Making the most of Cornwall’s dark skies and dramatic landscapes, West Cornwall-based photographer Aaron Jenkin makes his living from long nights gazing at the stars. After capturing this striking timelapse of Watergate Bay one night in mid-September, he took a daylight hour to tell us about everything from adjusting your eyes to the darkness, to the elation of watching the Milky Way reflected in the water…
“I bought my first camera in 2013, and a ticket to Japan. I was there for a month, shooting all day, every day.
Photography was a new way for me to experience the world, and I loved it. I knew pretty quickly that this is something that I wanted to do full time.

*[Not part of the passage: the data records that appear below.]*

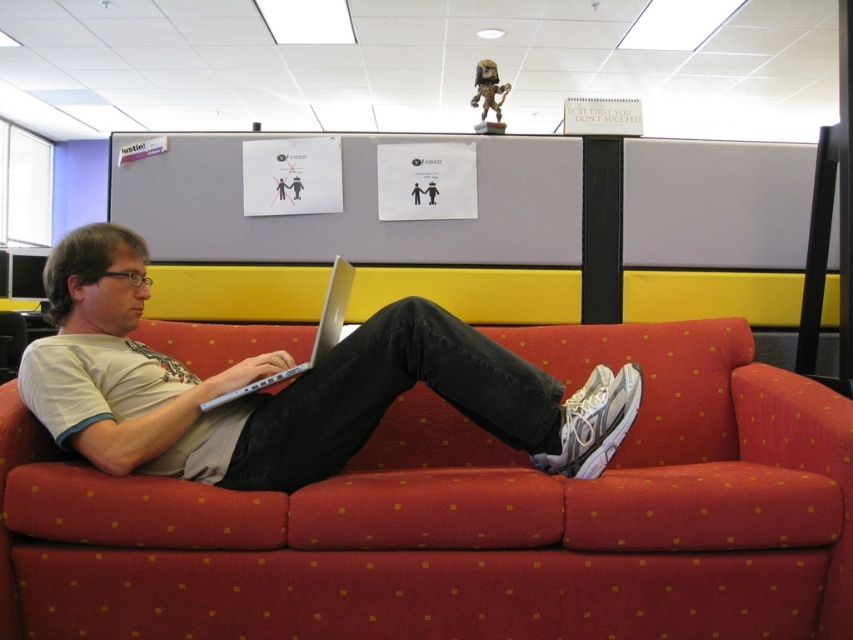 Question: Which point is closer to the camera?

Choices:
 (A) red fabric couch at center
 (B) silver metallic laptop at center
 (C) white matte shirt at center

Answer: (A)

Question: Does red fabric couch at center have a lesser width compared to silver metallic laptop at center?

Choices:
 (A) yes
 (B) no

Answer: (B)

Question: Can you confirm if red fabric couch at center is positioned below silver metallic laptop at center?

Choices:
 (A) yes
 (B) no

Answer: (A)

Question: Considering the real-world distances, which object is closest to the red fabric couch at center?

Choices:
 (A) silver metallic laptop at center
 (B) white matte shirt at center

Answer: (B)

Question: Is red fabric couch at center closer to camera compared to white matte shirt at center?

Choices:
 (A) no
 (B) yes

Answer: (B)

Question: Which point is farther to the camera?

Choices:
 (A) (575, 576)
 (B) (331, 328)
 (C) (244, 404)

Answer: (C) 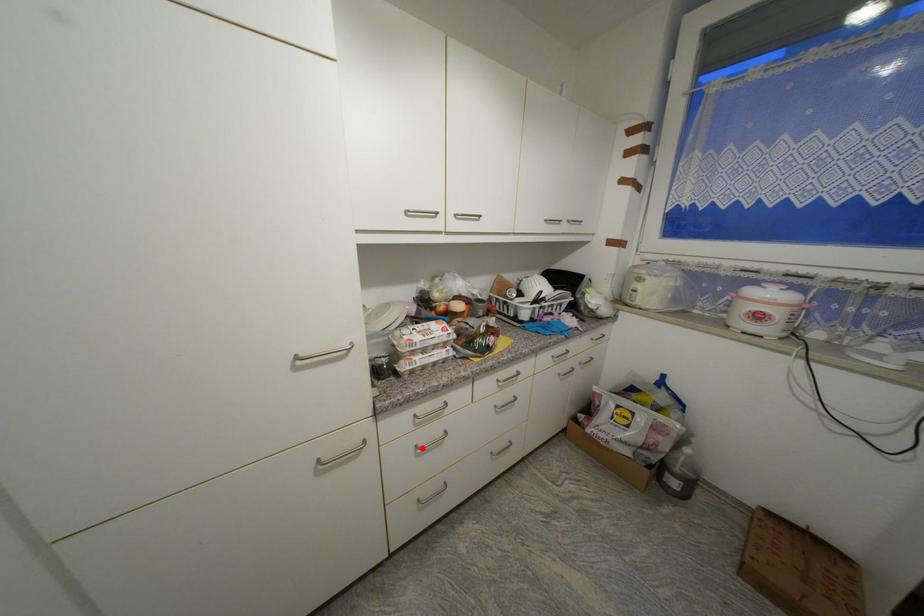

When I got home I continued to learn, mostly through online tutorials and experimentation.
It wasn't long before I started to explore the dark skies that Cornwall has to offer, and it's pretty much all I want to photograph now.
I haven’t studied astronomy. The little I do know is from internet research and other astrophotographers. There’s a Welsh astrophotographer, Alyn Wallace, who posts monthly ‘What’s in the night sky’ videos, which are fantastic.

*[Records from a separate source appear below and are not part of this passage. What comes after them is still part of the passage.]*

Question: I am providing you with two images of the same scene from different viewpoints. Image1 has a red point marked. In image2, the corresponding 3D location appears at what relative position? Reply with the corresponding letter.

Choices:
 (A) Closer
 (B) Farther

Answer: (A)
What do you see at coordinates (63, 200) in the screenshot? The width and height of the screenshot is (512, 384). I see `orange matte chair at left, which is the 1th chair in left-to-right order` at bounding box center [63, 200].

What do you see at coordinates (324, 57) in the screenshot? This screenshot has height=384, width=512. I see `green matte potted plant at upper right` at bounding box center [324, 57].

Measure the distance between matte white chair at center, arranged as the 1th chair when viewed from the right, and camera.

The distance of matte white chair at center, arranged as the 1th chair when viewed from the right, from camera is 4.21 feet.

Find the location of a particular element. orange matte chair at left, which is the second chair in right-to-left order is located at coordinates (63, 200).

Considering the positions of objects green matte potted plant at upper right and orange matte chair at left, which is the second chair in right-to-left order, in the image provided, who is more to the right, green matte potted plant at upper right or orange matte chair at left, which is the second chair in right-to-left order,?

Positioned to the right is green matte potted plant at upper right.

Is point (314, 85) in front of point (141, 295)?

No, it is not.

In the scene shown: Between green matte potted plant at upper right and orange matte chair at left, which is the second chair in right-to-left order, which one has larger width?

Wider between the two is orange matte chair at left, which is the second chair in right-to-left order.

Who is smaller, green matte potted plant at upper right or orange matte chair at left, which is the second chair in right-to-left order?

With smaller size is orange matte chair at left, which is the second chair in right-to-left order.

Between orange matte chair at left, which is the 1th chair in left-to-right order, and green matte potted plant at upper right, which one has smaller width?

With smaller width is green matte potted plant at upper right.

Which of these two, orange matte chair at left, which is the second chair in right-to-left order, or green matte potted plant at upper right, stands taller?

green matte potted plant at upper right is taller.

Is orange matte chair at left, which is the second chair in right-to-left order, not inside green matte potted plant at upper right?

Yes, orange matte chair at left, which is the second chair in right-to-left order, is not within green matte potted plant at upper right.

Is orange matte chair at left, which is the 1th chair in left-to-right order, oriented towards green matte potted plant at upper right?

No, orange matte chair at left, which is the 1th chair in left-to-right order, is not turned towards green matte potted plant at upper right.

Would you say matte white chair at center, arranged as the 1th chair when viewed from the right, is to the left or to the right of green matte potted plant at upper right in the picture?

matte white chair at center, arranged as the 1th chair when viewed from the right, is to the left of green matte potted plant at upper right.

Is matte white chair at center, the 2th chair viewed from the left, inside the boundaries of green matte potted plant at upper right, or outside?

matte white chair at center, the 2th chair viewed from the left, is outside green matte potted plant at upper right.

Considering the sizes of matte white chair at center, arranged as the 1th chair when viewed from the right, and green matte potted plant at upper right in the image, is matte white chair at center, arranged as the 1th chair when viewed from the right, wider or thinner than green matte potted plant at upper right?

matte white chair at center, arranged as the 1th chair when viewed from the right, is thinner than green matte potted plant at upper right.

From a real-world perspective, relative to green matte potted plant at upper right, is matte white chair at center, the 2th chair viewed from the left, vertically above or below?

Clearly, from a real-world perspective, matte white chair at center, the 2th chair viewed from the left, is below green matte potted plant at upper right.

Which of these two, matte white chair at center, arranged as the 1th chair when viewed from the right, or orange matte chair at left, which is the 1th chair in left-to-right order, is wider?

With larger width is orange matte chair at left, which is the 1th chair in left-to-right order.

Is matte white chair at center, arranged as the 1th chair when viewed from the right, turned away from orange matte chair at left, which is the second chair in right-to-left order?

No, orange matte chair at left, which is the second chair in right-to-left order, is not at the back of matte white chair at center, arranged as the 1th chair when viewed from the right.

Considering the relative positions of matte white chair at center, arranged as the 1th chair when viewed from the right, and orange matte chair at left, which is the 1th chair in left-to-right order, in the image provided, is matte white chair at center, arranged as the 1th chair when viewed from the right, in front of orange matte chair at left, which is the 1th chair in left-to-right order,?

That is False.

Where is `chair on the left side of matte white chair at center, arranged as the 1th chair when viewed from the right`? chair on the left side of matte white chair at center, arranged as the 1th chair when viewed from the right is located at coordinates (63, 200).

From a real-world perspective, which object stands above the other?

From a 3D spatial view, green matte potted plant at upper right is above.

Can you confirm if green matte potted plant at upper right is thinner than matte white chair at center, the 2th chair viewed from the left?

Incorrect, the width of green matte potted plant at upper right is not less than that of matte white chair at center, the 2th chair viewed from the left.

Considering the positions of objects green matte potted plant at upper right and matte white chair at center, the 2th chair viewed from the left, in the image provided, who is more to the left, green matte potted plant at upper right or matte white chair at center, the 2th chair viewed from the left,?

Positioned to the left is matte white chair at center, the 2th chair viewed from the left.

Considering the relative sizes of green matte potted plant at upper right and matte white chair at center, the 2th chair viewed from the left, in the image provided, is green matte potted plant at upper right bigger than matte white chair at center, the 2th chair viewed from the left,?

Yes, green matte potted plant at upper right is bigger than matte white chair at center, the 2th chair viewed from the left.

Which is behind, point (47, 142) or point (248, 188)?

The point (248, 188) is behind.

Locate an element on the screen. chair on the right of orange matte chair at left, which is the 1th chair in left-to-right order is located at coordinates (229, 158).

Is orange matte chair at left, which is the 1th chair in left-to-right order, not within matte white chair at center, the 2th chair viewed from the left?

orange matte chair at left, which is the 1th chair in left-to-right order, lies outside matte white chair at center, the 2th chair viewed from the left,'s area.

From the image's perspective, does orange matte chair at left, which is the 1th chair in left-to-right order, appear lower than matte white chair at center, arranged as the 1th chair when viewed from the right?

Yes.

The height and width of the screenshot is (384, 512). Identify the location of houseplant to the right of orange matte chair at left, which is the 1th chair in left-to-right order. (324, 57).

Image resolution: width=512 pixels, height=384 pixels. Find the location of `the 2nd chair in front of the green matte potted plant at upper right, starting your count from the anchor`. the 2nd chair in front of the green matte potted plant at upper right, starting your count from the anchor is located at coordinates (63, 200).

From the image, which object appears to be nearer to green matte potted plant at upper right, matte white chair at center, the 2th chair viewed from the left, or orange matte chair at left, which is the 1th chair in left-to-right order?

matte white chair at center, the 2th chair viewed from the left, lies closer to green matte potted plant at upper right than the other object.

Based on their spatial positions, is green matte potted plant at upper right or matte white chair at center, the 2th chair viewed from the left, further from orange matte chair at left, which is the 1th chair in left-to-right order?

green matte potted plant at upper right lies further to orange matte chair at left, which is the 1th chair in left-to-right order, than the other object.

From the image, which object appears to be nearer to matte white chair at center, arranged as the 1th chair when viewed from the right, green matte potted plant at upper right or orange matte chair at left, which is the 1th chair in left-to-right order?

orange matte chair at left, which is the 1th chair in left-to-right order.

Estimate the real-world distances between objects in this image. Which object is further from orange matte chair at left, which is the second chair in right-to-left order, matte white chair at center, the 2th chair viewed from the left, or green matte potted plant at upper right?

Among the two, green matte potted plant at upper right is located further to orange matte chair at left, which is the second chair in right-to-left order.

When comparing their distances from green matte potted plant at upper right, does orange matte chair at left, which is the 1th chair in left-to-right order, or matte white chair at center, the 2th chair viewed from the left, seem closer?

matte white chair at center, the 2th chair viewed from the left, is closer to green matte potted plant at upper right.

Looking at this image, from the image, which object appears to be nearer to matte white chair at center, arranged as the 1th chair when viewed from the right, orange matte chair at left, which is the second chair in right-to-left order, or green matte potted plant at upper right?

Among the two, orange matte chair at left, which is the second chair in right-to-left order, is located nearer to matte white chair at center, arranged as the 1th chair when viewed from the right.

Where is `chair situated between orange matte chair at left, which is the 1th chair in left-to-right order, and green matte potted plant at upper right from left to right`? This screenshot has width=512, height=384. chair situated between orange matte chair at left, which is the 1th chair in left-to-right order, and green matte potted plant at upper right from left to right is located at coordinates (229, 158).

I really love photographing from the South West Coast Path, in particular the area around Land's End. The cliffs are so rugged and dramatic. I often return to the same area to shoot in different conditions.
Cornwall has beautifully dark skies, which is something that is becoming increasingly rare. I feel so lucky to able to spend most of my time under the stars, in one of the most scenic places in the world. The dark skies are seriously under threat, and simple changes in the types of lights used and positioning can make a big difference.

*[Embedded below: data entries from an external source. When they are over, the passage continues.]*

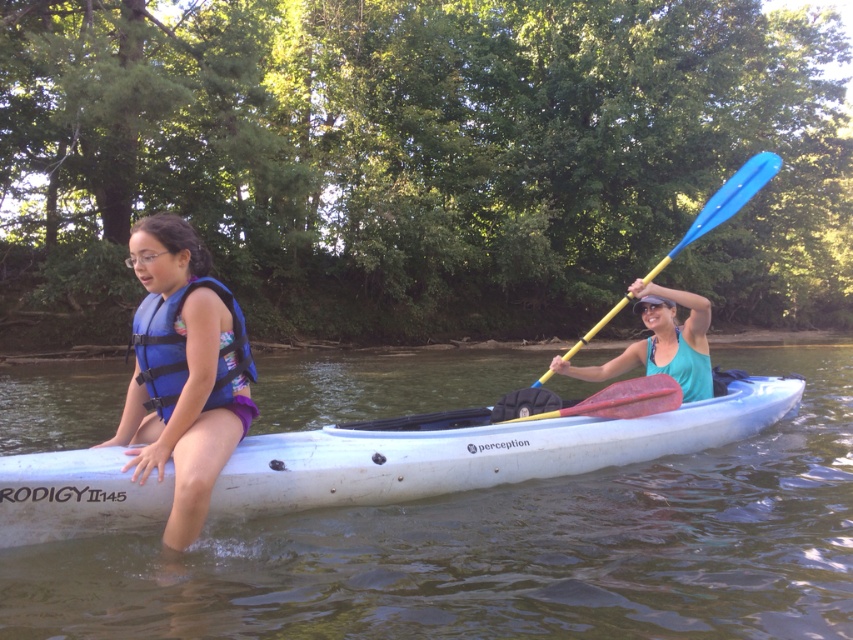 Who is shorter, blue life vest at left or blue plastic paddle at upper right?

Standing shorter between the two is blue life vest at left.

Is point (169, 294) farther from camera compared to point (753, 180)?

No, it is in front of (753, 180).

Describe the element at coordinates (183, 371) in the screenshot. I see `blue life vest at left` at that location.

What are the coordinates of `blue life vest at left` in the screenshot? It's located at (183, 371).

Is white plastic canoe at center above teal fabric kayak paddle at center?

Incorrect, white plastic canoe at center is not positioned above teal fabric kayak paddle at center.

Does white plastic canoe at center come behind teal fabric kayak paddle at center?

No, white plastic canoe at center is in front of teal fabric kayak paddle at center.

The height and width of the screenshot is (640, 853). What are the coordinates of `white plastic canoe at center` in the screenshot? It's located at (474, 451).

Can you confirm if teal fabric kayak paddle at center is positioned to the left of red rubber paddle at center?

In fact, teal fabric kayak paddle at center is to the right of red rubber paddle at center.

Is teal fabric kayak paddle at center thinner than red rubber paddle at center?

No, teal fabric kayak paddle at center is not thinner than red rubber paddle at center.

The height and width of the screenshot is (640, 853). What are the coordinates of `teal fabric kayak paddle at center` in the screenshot? It's located at [x=660, y=342].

Cornwall has beautifully dark skies, which is something that is becoming increasingly rare. I feel so lucky to able to spend most of my time under the stars, in one of the most scenic places in the world.
When walking along the coast or contemplating a shoot, I'm typically looking for a strong subject in a dark area, that also aligns with the Milky Way. It sounds quite simple, but it's actually quite challenging to find something that ticks all of the boxes.
There are lots of variables that can affect a photograph, but the most important is cloud cover – quickly followed by the moon. The moon is actually incredibly bright and greatly reduces the visibility of the stars. You can see so much more when the moon isn't in the sky.
I spend a lot of time planning, much more than I am actually shooting. I will always try to scout a location beforehand and arrive way before I need to be there. It's best to have lots of time to find compositions and get set up. I don't like to rush, and often find my best work was done when I had plenty of time.
Kit-wise, you actually don't need anything that outrageous to get you started… An entry-level DSLR or Mirrorless camera with the kit lens is quite capable of revealing the hidden details of the night sky. It's best to have a fast and wide lens, but learning the technique comes first.
My most memorable shoot is probably the first one I did after the lockdown restrictions were eased. It had been so long since I had photographed the stars. The conditions were incredible, crystal clear skies with no wind whatsoever. I shot a timelapse of the Milky Way reflected in water at St Michael's Mount. It felt so good to be out there under the stars, I couldn't stop smiling, and I knew that what I was capturing was going to be really special.
For the Watergate shoot, I arrived really early, way before sunset, and it was a beautiful evening. There was warm light illuminating the breaking waves. I took my time walking around to find the perfect spot to set up. I knew that I wanted to include the beach, cliffs, some of the buildings, and of course, the night sky. What came as a welcome surprise were the people fishing at night, which I knew would be interesting to watch in the timelapse. I was shooting for around four hours in total – from around 20:30 to 00:30.
There are a few small shooting stars in the image, but they will only flash up for 1/24th of a second, as the video is produced at 24 fps. The objects you can see moving in the video are either satellites or aeroplanes.
You can start to see part of The Big Dipper towards the end of the video, but can't quite see it completely.
When looking at the horizon we are looking through more of the earth's atmosphere, so we are able to see fewer stars. The peachy hue is from distant light pollution or scattered light in the atmospheric haze. Similar to why a sunset/sunrise is orange, red light waves are scattered the least by the atmosphere. When light travels a long path through the atmosphere (close to the horizon), the blue light has been mostly removed, leaving mostly red and yellow light.
After I am set up and start my timelapse, I have the rest of the night to watch the stars above whilst my camera is clicking away.
Mostly I shoot timelapse, focusing on one or two compositions for the whole night. So after I am set up and start my timelapse, I have the rest of the night to watch the stars above whilst my camera is clicking away.
If you want to go out stargazing, pick a night close to the new moon, and a location far away from any towns or cities. It takes at least 30 minutes for your eyes to adjust to the darkness. So sit back, watch the stars and wait. Avoid looking at any lights, such as torches, mobile phones, or even lights in the distance, as you will have to wait for your eyes to adjust to the darkness again.”